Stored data
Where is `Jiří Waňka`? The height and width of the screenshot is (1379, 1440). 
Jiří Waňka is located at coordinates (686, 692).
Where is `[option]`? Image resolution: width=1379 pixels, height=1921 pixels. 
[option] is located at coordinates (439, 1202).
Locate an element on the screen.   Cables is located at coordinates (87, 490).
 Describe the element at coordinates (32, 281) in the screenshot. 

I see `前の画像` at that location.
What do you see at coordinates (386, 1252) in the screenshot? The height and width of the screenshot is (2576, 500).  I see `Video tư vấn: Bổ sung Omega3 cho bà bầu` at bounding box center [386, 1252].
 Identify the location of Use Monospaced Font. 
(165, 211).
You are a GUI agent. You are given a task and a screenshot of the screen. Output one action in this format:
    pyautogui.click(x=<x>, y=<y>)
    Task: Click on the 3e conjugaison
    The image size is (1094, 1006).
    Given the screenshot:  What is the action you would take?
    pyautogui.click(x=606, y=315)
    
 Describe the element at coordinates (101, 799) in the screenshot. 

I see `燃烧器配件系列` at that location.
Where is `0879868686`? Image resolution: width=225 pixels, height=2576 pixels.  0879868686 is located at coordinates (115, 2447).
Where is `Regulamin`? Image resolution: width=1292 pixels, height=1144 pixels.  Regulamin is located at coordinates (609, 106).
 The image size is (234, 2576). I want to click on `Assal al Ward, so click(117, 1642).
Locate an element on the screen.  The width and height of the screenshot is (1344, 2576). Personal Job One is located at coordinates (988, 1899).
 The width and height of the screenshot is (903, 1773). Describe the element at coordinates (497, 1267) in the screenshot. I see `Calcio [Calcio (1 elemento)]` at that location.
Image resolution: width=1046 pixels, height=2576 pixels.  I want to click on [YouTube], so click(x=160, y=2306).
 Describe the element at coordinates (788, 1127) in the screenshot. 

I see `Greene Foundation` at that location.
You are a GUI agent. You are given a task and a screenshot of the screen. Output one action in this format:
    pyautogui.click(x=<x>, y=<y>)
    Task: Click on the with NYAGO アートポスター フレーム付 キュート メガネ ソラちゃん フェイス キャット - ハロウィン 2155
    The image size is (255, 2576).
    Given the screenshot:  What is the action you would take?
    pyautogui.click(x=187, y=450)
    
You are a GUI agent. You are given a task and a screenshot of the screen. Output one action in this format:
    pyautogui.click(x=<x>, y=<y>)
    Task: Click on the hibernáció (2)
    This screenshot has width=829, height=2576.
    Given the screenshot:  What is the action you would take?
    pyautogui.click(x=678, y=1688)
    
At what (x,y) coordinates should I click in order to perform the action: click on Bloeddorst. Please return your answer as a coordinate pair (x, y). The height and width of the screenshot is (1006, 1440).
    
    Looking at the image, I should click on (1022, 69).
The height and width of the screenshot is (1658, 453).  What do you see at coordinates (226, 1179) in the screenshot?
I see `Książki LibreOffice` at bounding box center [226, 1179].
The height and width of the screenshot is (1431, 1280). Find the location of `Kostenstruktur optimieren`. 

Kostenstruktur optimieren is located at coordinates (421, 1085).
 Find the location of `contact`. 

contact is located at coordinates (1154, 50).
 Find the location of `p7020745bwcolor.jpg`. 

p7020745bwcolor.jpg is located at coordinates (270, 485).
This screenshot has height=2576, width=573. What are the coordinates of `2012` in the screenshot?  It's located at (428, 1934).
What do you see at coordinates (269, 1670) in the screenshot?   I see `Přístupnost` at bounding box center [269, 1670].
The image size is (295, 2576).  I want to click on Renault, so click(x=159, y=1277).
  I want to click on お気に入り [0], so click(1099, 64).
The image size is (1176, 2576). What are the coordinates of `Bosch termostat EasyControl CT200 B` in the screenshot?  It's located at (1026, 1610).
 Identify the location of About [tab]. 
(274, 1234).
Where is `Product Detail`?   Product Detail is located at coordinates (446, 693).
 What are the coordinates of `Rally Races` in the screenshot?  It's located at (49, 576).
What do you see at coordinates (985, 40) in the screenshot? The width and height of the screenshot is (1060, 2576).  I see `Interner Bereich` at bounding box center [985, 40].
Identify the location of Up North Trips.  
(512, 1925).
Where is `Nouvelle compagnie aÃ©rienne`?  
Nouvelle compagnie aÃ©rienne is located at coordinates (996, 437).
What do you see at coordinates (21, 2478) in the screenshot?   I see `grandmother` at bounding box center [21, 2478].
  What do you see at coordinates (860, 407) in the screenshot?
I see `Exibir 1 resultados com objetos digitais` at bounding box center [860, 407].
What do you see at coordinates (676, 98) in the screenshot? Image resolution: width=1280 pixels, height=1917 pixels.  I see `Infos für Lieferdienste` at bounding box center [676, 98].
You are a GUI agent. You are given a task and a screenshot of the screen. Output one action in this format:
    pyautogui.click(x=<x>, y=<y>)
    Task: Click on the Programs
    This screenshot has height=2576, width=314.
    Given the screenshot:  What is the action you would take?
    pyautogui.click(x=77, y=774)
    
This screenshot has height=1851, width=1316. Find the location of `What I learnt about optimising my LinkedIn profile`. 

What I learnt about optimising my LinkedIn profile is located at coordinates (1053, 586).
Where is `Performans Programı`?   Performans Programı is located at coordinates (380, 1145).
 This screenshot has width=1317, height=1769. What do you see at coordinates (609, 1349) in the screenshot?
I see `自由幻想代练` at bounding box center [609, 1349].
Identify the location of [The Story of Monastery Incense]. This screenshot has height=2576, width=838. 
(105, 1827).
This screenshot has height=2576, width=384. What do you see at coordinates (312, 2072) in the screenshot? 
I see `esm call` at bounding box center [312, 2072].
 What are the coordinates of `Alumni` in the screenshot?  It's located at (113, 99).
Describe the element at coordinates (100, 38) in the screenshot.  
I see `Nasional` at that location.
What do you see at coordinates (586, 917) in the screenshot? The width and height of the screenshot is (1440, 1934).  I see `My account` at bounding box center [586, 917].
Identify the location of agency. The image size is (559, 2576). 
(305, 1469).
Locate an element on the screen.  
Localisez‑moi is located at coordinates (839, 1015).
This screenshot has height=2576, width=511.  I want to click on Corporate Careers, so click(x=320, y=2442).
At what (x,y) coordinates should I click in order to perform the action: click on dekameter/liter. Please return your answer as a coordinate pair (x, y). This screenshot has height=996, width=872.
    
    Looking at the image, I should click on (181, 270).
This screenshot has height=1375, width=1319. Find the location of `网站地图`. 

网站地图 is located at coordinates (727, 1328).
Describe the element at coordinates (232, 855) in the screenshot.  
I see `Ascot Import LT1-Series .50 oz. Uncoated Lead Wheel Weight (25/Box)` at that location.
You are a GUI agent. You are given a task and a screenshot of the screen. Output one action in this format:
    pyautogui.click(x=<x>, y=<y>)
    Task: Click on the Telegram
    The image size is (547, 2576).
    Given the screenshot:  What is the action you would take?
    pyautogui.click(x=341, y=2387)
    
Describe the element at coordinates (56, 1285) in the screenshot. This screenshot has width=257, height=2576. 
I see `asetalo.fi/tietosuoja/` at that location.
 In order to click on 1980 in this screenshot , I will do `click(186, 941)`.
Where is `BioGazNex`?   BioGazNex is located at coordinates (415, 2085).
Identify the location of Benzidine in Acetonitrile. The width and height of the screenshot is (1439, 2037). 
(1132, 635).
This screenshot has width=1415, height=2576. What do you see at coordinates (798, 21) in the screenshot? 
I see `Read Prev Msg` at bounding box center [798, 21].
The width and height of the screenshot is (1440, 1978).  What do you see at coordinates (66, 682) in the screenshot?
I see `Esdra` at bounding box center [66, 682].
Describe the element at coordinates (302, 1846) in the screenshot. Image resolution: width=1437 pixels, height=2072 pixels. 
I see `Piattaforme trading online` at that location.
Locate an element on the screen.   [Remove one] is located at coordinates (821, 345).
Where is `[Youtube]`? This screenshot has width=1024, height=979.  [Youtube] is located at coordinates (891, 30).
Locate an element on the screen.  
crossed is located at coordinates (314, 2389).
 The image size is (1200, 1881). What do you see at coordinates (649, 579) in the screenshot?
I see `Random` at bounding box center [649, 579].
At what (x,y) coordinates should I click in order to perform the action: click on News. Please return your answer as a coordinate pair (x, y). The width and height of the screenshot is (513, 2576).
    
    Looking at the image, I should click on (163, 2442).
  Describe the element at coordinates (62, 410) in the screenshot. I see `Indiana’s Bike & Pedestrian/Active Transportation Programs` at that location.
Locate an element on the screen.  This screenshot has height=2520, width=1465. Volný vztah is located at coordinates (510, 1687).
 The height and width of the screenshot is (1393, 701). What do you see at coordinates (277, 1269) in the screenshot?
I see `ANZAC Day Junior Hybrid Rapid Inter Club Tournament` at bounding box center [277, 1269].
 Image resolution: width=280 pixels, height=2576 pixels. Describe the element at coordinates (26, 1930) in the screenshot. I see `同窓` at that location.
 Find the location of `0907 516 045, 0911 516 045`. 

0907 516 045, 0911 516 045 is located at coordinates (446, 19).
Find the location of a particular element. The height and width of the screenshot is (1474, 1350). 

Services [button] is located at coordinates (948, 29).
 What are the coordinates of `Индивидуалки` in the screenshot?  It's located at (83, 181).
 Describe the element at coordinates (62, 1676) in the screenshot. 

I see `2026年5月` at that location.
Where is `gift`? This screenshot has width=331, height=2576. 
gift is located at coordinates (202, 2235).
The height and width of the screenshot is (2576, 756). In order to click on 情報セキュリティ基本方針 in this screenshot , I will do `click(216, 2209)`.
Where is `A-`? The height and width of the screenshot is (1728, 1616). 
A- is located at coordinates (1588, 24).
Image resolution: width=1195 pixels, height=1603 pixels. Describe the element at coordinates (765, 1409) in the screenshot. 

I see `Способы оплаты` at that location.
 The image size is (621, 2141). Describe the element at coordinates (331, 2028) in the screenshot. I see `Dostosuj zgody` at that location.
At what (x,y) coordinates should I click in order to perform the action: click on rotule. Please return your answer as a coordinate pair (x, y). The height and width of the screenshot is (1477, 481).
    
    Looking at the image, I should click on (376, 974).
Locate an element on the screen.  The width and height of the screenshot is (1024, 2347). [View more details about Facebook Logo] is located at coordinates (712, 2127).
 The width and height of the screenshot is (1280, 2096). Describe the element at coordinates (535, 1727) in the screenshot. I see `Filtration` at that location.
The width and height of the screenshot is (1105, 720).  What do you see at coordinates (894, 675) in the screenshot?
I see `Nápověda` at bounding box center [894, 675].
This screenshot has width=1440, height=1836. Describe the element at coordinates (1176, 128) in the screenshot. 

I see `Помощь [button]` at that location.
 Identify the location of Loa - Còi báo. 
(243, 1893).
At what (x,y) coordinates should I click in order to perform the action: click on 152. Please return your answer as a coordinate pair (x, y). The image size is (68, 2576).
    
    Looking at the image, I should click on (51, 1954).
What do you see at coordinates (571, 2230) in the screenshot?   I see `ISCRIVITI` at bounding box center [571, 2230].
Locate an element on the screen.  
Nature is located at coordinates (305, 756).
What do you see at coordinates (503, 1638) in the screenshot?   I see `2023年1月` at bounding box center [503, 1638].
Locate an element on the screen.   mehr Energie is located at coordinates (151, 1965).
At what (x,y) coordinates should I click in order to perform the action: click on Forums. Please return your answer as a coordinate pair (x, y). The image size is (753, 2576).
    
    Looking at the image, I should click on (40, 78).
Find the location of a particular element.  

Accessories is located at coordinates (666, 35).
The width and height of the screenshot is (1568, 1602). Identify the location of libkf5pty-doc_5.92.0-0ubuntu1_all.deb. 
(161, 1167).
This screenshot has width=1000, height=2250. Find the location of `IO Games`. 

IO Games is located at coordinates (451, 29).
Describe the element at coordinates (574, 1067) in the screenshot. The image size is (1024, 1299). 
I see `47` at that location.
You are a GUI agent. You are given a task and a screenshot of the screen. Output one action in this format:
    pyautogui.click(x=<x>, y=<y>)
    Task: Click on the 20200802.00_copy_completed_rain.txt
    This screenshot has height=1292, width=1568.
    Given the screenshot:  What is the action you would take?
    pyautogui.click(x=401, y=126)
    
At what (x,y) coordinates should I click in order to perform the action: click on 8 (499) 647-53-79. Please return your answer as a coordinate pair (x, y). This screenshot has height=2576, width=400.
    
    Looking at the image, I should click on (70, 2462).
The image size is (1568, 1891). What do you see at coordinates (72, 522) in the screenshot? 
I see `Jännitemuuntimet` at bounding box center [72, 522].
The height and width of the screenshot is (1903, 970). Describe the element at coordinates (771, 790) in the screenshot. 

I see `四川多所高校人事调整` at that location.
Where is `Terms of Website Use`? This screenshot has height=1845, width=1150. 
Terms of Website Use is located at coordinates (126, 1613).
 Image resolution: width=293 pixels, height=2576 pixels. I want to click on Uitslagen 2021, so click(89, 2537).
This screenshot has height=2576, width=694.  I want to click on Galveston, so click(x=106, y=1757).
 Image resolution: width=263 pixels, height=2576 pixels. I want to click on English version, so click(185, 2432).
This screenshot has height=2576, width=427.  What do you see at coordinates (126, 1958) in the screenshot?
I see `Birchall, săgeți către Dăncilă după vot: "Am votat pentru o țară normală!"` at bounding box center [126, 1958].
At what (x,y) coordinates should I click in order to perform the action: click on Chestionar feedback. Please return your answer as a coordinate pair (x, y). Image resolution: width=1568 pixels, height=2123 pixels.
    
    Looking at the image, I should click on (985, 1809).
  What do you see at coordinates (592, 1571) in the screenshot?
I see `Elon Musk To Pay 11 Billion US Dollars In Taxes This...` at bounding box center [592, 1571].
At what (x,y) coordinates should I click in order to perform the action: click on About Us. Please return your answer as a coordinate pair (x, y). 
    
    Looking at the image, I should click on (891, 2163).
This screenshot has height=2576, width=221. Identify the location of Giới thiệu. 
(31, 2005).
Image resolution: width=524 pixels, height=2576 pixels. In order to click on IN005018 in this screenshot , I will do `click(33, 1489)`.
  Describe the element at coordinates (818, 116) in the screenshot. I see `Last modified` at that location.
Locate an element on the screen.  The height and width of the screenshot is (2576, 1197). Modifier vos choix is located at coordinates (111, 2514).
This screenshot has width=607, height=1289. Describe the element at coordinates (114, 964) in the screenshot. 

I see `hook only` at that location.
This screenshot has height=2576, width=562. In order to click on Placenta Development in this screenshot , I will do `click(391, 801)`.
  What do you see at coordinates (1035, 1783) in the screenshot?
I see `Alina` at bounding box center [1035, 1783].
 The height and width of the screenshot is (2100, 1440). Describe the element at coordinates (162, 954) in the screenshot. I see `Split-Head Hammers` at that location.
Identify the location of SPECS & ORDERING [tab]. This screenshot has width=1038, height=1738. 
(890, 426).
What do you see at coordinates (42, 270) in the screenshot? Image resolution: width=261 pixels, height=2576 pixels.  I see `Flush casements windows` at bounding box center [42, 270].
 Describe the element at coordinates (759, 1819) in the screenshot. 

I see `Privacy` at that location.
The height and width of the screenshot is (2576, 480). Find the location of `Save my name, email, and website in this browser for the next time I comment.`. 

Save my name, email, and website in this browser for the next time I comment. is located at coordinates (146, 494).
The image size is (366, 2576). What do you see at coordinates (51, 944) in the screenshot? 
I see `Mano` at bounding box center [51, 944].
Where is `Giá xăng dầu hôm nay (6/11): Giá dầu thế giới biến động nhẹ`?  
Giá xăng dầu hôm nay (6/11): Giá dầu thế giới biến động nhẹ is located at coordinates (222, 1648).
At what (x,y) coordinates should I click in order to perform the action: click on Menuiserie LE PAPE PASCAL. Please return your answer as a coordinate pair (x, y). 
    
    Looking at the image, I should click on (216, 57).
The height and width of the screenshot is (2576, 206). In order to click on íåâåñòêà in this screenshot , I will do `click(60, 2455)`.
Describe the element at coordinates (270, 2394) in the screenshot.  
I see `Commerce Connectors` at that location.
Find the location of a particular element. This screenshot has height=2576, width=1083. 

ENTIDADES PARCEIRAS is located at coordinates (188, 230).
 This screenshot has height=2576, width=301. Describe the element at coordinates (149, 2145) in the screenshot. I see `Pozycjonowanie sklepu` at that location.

WORK TO COMPLETE – Retype the records above from the very first line down to the line with "The image size is (1094, 1006).", keeping both of those lines. Include nothing beyond them.

SOLUTION BELOW –
Where is `Jiří Waňka`? The height and width of the screenshot is (1379, 1440). 
Jiří Waňka is located at coordinates (686, 692).
Where is `[option]`? Image resolution: width=1379 pixels, height=1921 pixels. 
[option] is located at coordinates (439, 1202).
Locate an element on the screen.   Cables is located at coordinates (87, 490).
 Describe the element at coordinates (32, 281) in the screenshot. 

I see `前の画像` at that location.
What do you see at coordinates (386, 1252) in the screenshot? The height and width of the screenshot is (2576, 500).  I see `Video tư vấn: Bổ sung Omega3 cho bà bầu` at bounding box center [386, 1252].
 Identify the location of Use Monospaced Font. 
(165, 211).
You are a GUI agent. You are given a task and a screenshot of the screen. Output one action in this format:
    pyautogui.click(x=<x>, y=<y>)
    Task: Click on the 3e conjugaison
    The image size is (1094, 1006).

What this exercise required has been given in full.